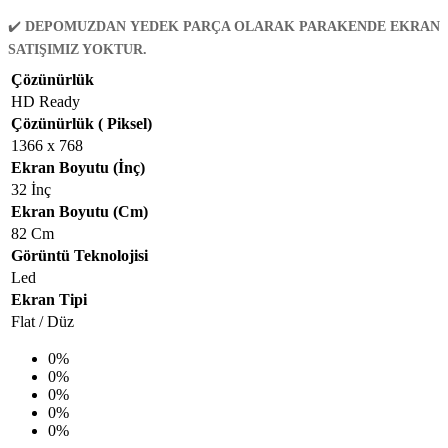
✔️
DEPOMUZDAN
YEDEK PARÇA OLARAK PARAKENDE EKRAN
SATIŞIMIZ YOKTUR.
Çözünürlük
HD Ready
Çözünürlük ( Piksel)
1366 x 768
Ekran Boyutu (İnç)
32 İnç
Ekran Boyutu (Cm)
82 Cm
Görüntü Teknolojisi
Led
Ekran Tipi
Flat / Düz
0%
0%
0%
0%
0%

********************

**Problem**.
Only the pictures are dropped when you print the material; everything else is copied exactly.

**Result of this task**.
✔️
DEPOMUZDAN
YEDEK PARÇA OLARAK PARAKENDE EKRAN
SATIŞIMIZ YOKTUR.
Çözünürlük
HD Ready
Çözünürlük ( Piksel)
1366 x 768
Ekran Boyutu (İnç)
32 İnç
Ekran Boyutu (Cm)
82 Cm
Görüntü Teknolojisi
Led
Ekran Tipi
Flat / Düz
0%
0%
0%
0%
0%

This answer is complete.